++++ Dataset records ++++

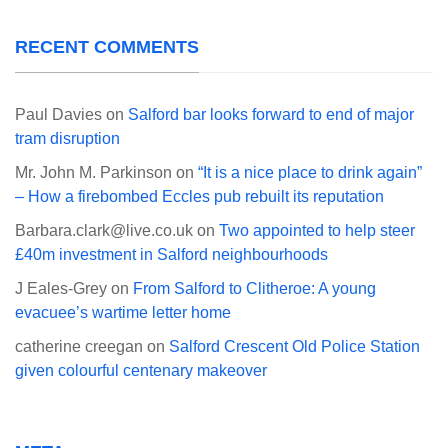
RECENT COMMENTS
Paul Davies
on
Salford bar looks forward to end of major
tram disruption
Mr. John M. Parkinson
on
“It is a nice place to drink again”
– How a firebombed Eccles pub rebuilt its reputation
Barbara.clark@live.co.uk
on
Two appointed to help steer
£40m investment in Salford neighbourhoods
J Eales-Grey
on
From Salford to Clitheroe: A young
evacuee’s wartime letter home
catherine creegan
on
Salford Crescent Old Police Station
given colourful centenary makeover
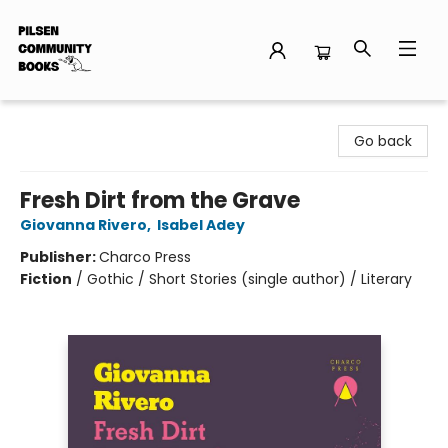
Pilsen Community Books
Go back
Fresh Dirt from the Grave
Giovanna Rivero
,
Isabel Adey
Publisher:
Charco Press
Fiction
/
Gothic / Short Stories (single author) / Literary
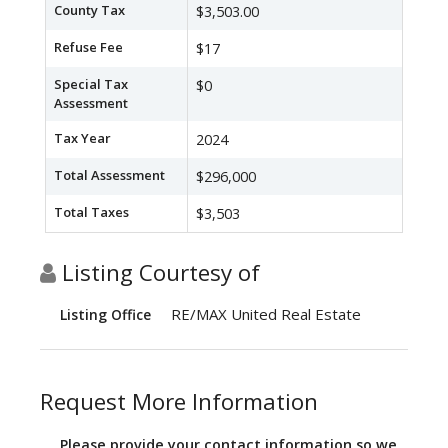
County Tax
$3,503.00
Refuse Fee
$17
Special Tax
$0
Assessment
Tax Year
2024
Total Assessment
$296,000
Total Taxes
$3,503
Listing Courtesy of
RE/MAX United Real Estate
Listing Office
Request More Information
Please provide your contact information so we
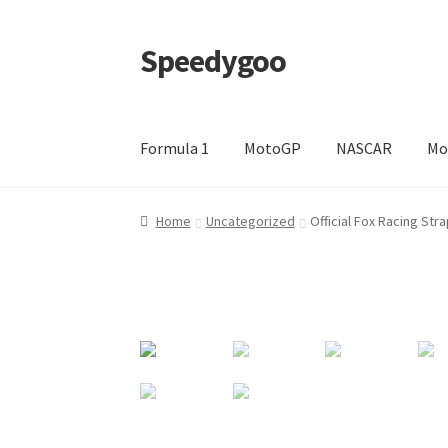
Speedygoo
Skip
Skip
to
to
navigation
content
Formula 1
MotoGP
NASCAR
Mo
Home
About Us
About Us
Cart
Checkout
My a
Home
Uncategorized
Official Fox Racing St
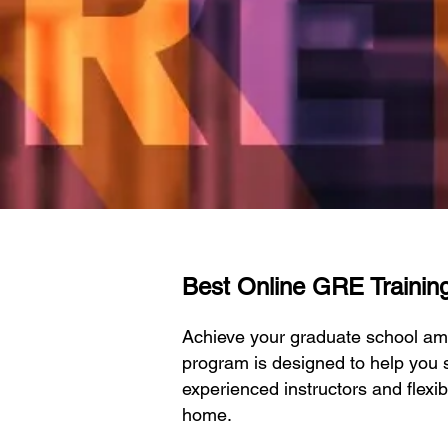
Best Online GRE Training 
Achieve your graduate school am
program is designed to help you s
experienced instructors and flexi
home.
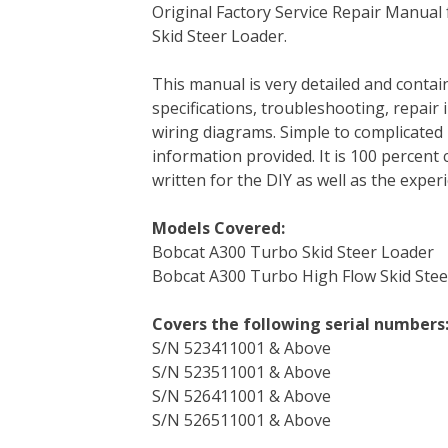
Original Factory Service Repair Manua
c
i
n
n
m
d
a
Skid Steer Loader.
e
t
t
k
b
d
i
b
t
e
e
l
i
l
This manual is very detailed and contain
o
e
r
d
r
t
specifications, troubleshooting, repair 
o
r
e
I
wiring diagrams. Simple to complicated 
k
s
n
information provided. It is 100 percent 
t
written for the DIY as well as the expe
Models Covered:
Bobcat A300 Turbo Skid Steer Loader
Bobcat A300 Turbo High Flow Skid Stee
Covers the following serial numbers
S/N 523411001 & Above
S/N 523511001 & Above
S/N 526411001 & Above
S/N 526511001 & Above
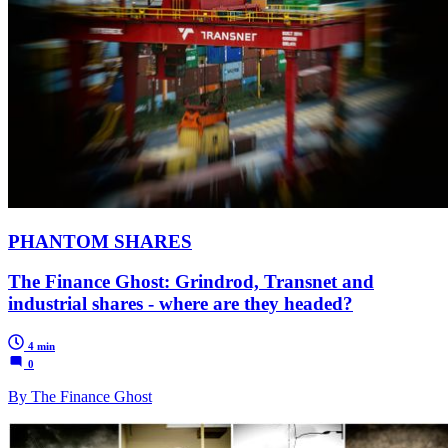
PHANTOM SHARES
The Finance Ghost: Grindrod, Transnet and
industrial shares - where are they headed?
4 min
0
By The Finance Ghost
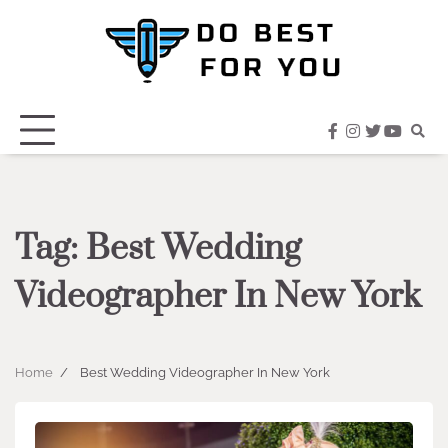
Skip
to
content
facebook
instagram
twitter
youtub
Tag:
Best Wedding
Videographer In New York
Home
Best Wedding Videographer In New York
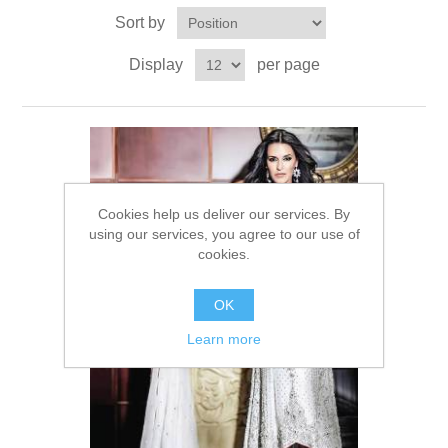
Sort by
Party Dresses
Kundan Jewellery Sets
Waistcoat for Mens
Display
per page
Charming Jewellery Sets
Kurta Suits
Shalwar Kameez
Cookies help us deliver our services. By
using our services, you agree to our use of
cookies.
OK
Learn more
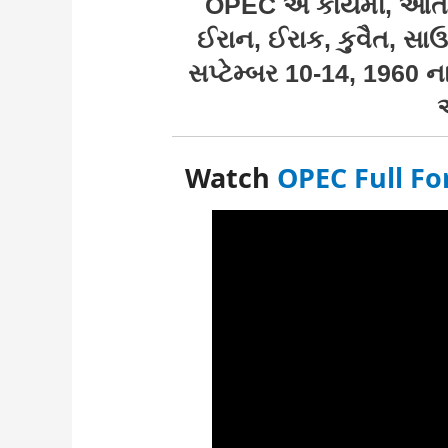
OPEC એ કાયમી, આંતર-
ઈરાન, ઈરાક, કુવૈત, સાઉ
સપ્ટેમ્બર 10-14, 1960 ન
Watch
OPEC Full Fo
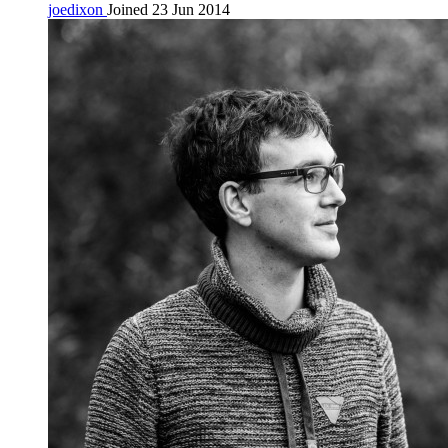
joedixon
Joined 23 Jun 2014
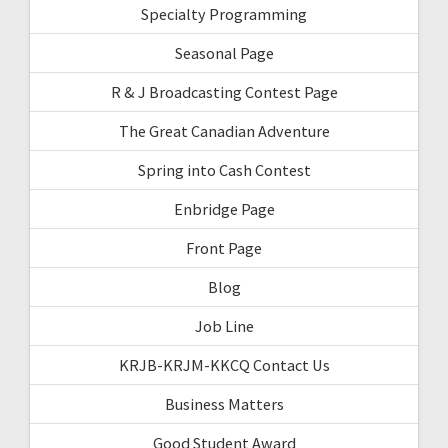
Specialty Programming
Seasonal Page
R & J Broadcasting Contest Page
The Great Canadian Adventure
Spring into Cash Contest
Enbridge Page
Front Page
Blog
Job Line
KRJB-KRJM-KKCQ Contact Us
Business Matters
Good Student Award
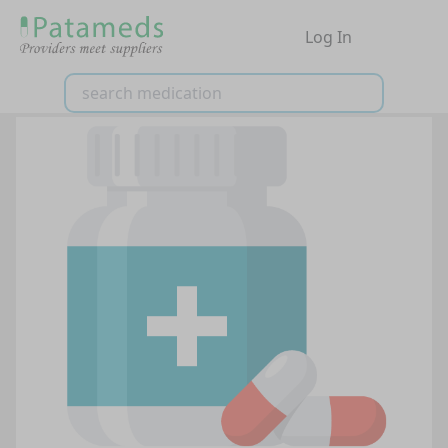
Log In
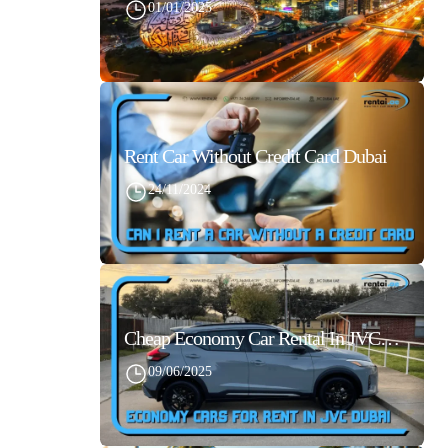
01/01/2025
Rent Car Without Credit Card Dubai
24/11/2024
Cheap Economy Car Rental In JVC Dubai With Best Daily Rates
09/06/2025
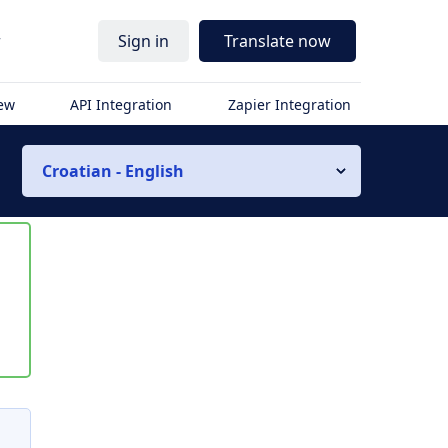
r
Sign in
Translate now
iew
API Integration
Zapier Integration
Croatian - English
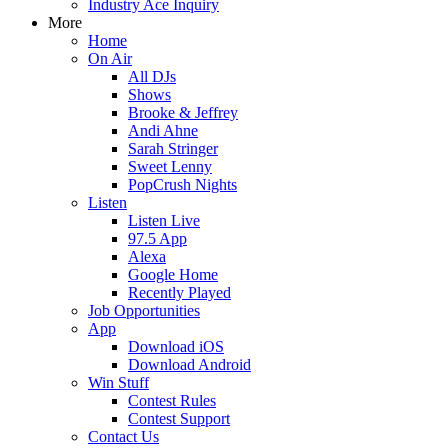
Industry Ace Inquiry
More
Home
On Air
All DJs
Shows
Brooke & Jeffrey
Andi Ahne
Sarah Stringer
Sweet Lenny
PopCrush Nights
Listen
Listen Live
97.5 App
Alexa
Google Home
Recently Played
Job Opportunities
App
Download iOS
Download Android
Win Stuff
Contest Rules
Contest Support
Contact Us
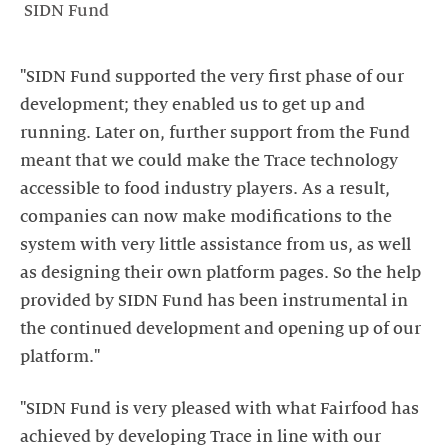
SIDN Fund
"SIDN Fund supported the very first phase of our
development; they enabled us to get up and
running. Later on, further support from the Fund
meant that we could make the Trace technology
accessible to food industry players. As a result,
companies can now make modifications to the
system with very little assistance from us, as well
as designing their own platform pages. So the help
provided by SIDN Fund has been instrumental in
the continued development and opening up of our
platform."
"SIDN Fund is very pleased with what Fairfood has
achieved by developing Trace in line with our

++++

Respond with the exact lines above running from the one containing "Official Fox Racing St" to the one containing "ઈરાન, ઈરાક, કુવૈત, સાઉ", both ends kept and no pictures included.

- **Solution to this problem**
Official Fox Racing St
Best Online GRE Training 
Achieve your graduate school am
program is designed to help you s
experienced instructors and flexi
home.
Original Factory Service Repair Manua
c
i
n
n
m
d
a
Skid Steer Loader.
e
t
t
k
b
d
i
b
t
e
e
l
i
l
This manual is very detailed and contain
o
e
r
d
r
t
specifications, troubleshooting, repair 
o
r
e
I
wiring diagrams. Simple to complicated 
k
s
n
information provided. It is 100 percent 
t
written for the DIY as well as the expe
Models Covered:
Bobcat A300 Turbo Skid Steer Loader
Bobcat A300 Turbo High Flow Skid Stee
Covers the following serial numbers
S/N 523411001 & Above
S/N 523511001 & Above
S/N 526411001 & Above
S/N 526511001 & Above
PHANTOM SHARES
The Finance Ghost: Grindrod, Transnet and
industrial shares - where are they headed?
4 min
0
By The Finance Ghost
Skip
to
content
facebook
instagram
twitter
youtub
Tag:
Best Wedding
Videographer In New York
Home
Best Wedding Videographer In New York
Sort by
Party Dresses
Kundan Jewellery Sets
Waistcoat for Mens
Display
per page
Charming Jewellery Sets
Kurta Suits
Shalwar Kameez
Cookies help us deliver our services. By
using our services, you agree to our use of
cookies.
OK
Learn more
OPEC એ કાયમી, આંતર-
ઈરાન, ઈરાક, કુવૈત, સાઉ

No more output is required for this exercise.